[Opening WORKING DATA section]

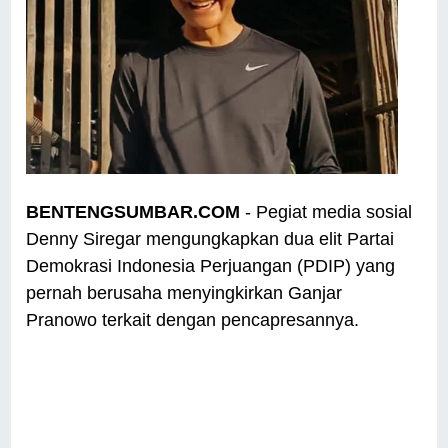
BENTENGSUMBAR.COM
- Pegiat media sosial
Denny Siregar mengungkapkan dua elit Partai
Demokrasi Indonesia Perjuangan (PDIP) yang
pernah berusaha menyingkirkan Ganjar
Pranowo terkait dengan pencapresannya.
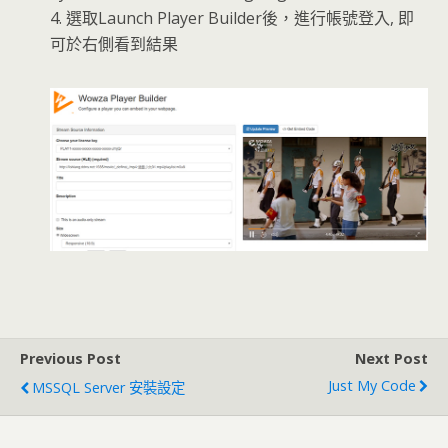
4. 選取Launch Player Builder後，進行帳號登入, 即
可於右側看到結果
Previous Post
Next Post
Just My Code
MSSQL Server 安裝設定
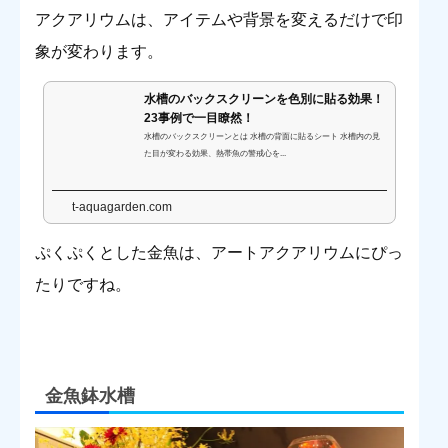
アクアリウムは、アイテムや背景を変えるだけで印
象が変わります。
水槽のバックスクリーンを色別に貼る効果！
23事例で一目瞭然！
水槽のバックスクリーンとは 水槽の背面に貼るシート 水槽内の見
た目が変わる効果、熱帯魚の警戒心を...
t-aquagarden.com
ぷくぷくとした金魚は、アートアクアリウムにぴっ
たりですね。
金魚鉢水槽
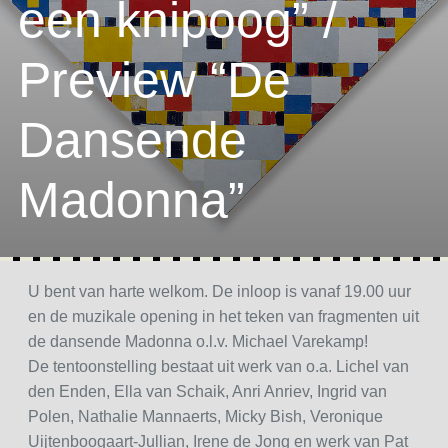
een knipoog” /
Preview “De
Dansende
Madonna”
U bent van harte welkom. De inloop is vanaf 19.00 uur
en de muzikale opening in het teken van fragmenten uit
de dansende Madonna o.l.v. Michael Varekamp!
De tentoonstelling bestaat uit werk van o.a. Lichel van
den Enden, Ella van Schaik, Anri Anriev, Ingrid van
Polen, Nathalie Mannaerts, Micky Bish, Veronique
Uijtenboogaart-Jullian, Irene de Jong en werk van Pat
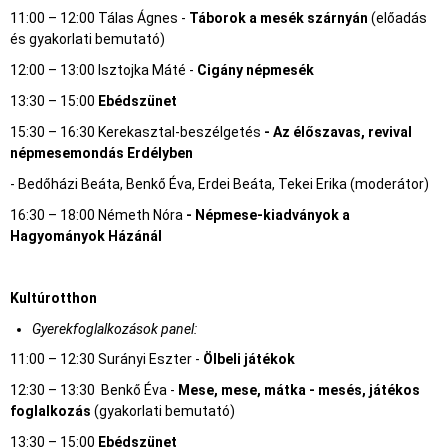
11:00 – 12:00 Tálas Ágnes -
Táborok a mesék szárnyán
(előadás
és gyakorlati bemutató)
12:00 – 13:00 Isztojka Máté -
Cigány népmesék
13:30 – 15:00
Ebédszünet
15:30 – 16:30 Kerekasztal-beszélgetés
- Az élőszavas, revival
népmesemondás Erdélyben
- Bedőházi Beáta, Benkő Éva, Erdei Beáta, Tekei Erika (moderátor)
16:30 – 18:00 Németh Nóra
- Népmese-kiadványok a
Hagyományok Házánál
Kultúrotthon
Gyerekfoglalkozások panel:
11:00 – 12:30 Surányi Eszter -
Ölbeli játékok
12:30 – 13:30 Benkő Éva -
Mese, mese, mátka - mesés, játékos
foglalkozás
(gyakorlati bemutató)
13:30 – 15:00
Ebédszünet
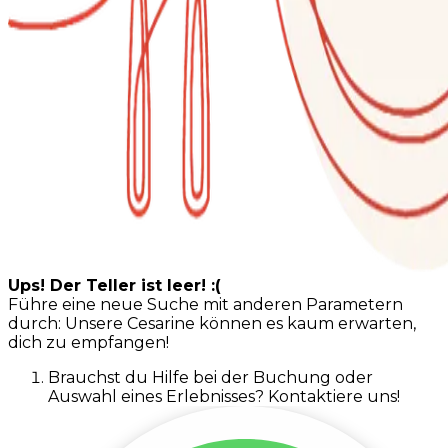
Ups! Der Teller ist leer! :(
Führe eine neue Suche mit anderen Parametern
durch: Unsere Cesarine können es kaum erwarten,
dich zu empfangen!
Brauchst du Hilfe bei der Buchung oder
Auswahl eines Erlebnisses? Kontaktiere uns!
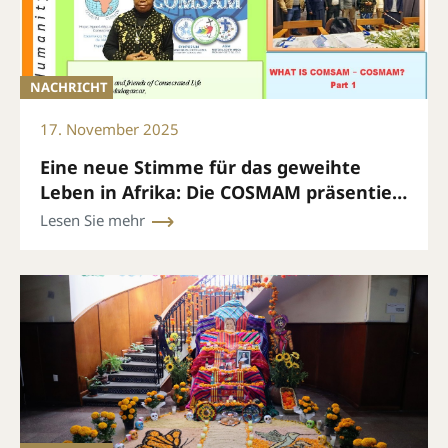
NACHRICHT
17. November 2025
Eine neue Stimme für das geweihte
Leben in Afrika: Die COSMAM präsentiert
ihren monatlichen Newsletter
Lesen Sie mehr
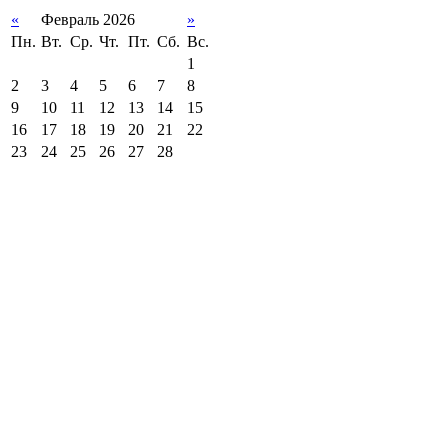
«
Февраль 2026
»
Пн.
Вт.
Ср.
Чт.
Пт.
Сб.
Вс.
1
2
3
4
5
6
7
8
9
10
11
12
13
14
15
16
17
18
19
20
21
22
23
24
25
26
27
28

[Closing WORKING DATA section]

The answer is each line in which the word "neue" occurs, copied from the material above.

Führe eine neue Suche mit anderen Parametern
Eine neue Stimme für das geweihte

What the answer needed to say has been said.